John Calvin Commentary Psalms 42:4

John Calvin Commentary

Psalms 42:4

1509–1564
Protestant
John Calvin
John Calvin

John Calvin Commentary

Psalms 42:4

1509–1564
Protestant
SCRIPTURE

"These things I remember, and pour out my soul within me, How I went with the throng, and led them to the house of God, With the voice of joy and praise, a multitude keeping holyday." — Psalms 42:4 (ASV)

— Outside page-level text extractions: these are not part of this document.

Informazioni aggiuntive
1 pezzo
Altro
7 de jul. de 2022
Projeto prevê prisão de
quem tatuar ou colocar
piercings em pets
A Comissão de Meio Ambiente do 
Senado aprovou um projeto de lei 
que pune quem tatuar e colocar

When I remember these things. This verse is somewhat obscure because of the variation of the tenses in the Hebrew. And yet I have no doubt that the true and natural sense is that David, when he recalled his former condition, experienced all the more sadness by comparing it with his present condition.

The remembrance of the past, I say, significantly aggravated his misery, stemming from the thought that he—who had formerly acted as a leader and standard-bearer in conducting others to the holy assemblies—was now barred from access to the temple. We know that those who have been accustomed to suffering from their childhood become numb to it, and the very continuance of misery produces in us a certain degree of callousness, so that we cease to think of it or to regard it as anything unusual.

It is different with those who have not been so accustomed to it. Therefore, it is no wonder that David—who had not been one of the common people but had recently occupied a chief place among the princes and led the foremost ranks among the faithful—was more deeply distressed when he saw himself utterly cast off and not even admitted to a place among the lowest.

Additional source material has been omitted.